Back to the LLM discussion, we have this on meta which can help ground things:

It is a brave new world, we are all just scrambling to adapt. The last thing we all want is for these new shiny tools to obliterate all online discussion, they are a force multiplier. Finding the balance is really hard. (also keep in mind co-pilot has been with us for a while)

I think even the “this is easy just label it” solutions turn out to be hard. What if code you wrote was assisted by an LLM, you used it to brainstorm and then adjusted / tested / rewrote portions yourself.

Does that need labeling? Do we need a label for “I leaned on Google a bit” or “I read through Python source code”.

A straight cut-and-paste, untested, would be something I would caution to outright ban, but there is just so much grey here.

brettcannon · March 30, 2023, 12:22am

I think that’s a good point because it makes you ask what are we optimizing for? Anyone can provide bad information. And anyone can provide bad information convincingly. And anyone can provide bad information convincingly that they got from somewhere else.

If it’s volume we already have spam mechanisms built into Discourse to detect tons of posts coming too quickly.

So what are we specifically trying to avoid?

CAM-Gerlach · March 30, 2023, 8:07am

An excellent, well-rounded and thought out plan—SGTM, and a thread would also make it easier for non-admins to create and maintain, as moderators, category mods and any user granted TL4 or above could contribute to it, vs. just admins with the FAQ page.

I do think we should revamp our “FAQ” though at some point soon to be something more generally useful and appropriate than just the standard PSF CoC, as it has the major advantage of being our one persistently and centrally accessible page that doesn’t require diving into the pinned post of a specific subforum (especially if there isn’t a way to make it non-transient once read).

The one issue with a pinned topic is, at least AFAIK, they disappear for users after being read once (unless specifically searched or browsed for). Is there a way to make them persistent? Otherwise, this leaves the FAQ as the only page that can be referred back to by users after reading it once, which I would think would be equally useful to skimming through it during onboarding. Any insight here?

I suppose anyone can in theory, yes, but the fundamental issue with LLMs, as discussed upstread and why SO banned it outright, is that it makes it categorically far easier for anyone with minimal skill and effort to provide outwardly very convincing answers that require very careful reading or non-trivial subject matter expertise to determine they are inaccurate, as they’re missing all of the numerous flags, patterns and signals that are typically used, especially by more experienced readers, to quickly evaluate the quality and credibility of an answer without having to be a subject matter expert.

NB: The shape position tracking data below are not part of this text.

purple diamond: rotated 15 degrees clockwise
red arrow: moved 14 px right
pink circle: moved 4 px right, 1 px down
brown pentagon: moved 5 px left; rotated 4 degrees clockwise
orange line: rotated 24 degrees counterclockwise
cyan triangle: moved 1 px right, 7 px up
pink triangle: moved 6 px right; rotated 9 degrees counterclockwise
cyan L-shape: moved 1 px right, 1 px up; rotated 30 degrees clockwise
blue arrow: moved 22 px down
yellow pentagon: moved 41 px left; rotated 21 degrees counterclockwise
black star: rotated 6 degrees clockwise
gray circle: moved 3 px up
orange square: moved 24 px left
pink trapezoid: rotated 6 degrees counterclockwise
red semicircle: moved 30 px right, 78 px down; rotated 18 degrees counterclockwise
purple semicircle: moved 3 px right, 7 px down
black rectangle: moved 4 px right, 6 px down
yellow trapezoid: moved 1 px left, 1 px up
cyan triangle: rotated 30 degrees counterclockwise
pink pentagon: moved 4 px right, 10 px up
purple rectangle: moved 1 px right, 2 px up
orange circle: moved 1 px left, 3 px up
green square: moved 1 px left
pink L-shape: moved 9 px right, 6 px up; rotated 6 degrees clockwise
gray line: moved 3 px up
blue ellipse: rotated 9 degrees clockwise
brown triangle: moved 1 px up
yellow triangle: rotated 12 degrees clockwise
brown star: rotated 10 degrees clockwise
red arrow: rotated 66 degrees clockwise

Of course, the concern here has fortunately been mostly hypothetical so far on the Python Discourse, the community of askers is currently small and tight-knit enough that persistent use of these methods in a harmful manner would likely get spotted fairly quickly. And as I’ve said, I don’t think we nessesarily need to blast everybody with announcements about this at this point, as opposed to focusing on more widespread areas we can improve in the community (as @Quercus enumerated above). But I don’t think its bad to be discuss the issue and be prepared with a response if the problem does escalate.